* [What the exercise asks]: Copy exactly the stretch of data below from the line with "Sorry. Als je geen tijdmachine hebt, is die" through the line with "Door kanalen browsen", including both of those lines.

* [Available data]:

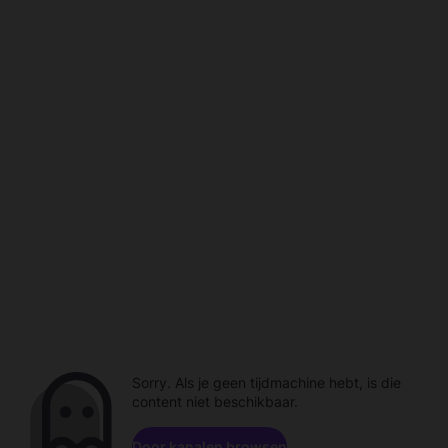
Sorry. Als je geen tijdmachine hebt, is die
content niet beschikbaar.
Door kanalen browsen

==

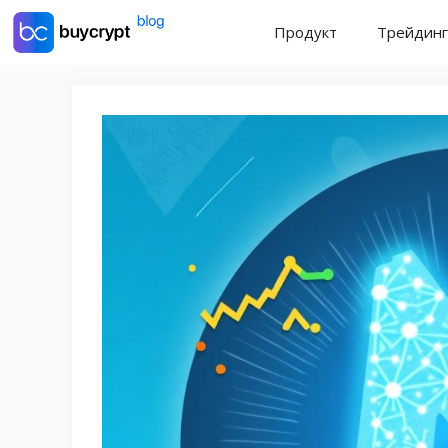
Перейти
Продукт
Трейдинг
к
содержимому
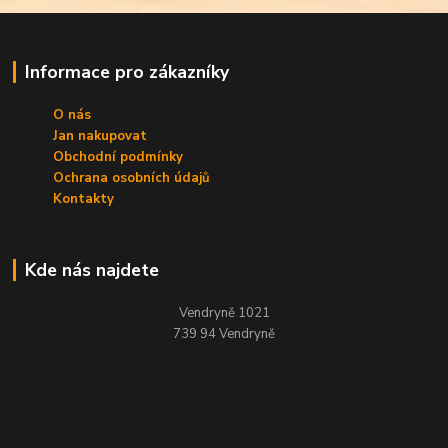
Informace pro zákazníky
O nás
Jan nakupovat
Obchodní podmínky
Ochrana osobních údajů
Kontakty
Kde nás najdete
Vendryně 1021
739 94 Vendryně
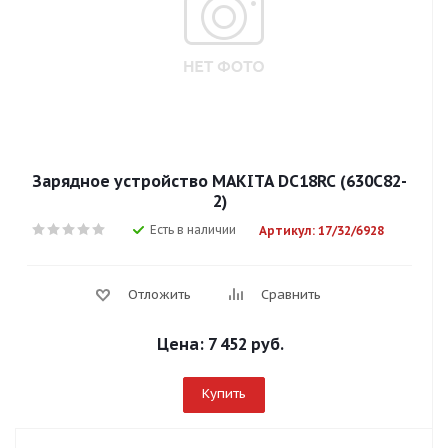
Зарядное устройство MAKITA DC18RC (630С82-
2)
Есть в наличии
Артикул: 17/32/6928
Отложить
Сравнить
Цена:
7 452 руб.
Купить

* [Response below]:
Sorry. Als je geen tijdmachine hebt, is die
content niet beschikbaar.
Door kanalen browsen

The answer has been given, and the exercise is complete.